Risk-Adjusted Performance

10 of 100

 
Weak
 
Strong
OK
Compared to the overall equity markets, risk-adjusted returns on investments in GigaMedia are ranked lower than 10 (%) of all global equities and portfolios over the last 90 days. In spite of comparatively uncertain basic indicators, GigaMedia unveiled solid returns over the last few months and may actually be approaching a breakup point.
ITOCHU 

Risk-Adjusted Performance

1 of 100

 
Weak
 
Strong
Weak
Compared to the overall equity markets, risk-adjusted returns on investments in ITOCHU are ranked lower than 1 (%) of all global equities and portfolios over the last 90 days. Despite nearly stable basic indicators, ITOCHU is not utilizing all of its potentials. The current stock price disturbance, may contribute to mid-run losses for the stockholders.

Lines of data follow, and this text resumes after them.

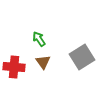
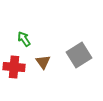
green arrow: moved 15 px left
gray square: moved 3 px left, 2 px up
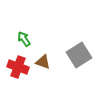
brown triangle: rotated 35 degrees counterclockwise
red cross: moved 4 px right; rotated 15 degrees clockwise
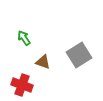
green arrow: moved 1 px up
red cross: moved 4 px right, 18 px down
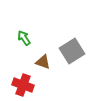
gray square: moved 7 px left, 4 px up
red cross: moved 1 px right
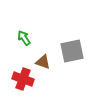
gray square: rotated 20 degrees clockwise
red cross: moved 6 px up
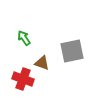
brown triangle: moved 1 px left, 1 px down
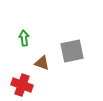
green arrow: rotated 28 degrees clockwise
red cross: moved 1 px left, 6 px down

GigaMedia and ITOCHU Volatility Contrast

   Predicted Return Density   
       Returns  

Pair Trading with GigaMedia and ITOCHU

The main advantage of trading using opposite GigaMedia and ITOCHU positions is that it hedges away some unsystematic risk. Because of two separate transactions, even if GigaMedia position performs unexpectedly, ITOCHU can make up some of the losses. Pair trading also minimizes risk from directional movements in the market. For example, if an entire industry or sector drops because of unexpected headlines, the short position in ITOCHU will offset losses from the drop in ITOCHU's long position.
The idea behind GigaMedia and ITOCHU pairs trading is to make the combined position market-neutral, meaning the overall market's direction will not affect its win or loss (or potential downside or upside). This can be achieved by designing a pairs trade with two highly correlated stocks or equities that operate in a similar space or sector, making it possible to obtain profits through simple and relatively low-risk investment.
Check out your portfolio center.
Note that this page's information should be used as a complementary analysis to find the right mix of equity instruments to add to your existing portfolios or create a brand new portfolio. You can also try the Portfolio Volatility module to check portfolio volatility and analyze historical return density to properly model market risk.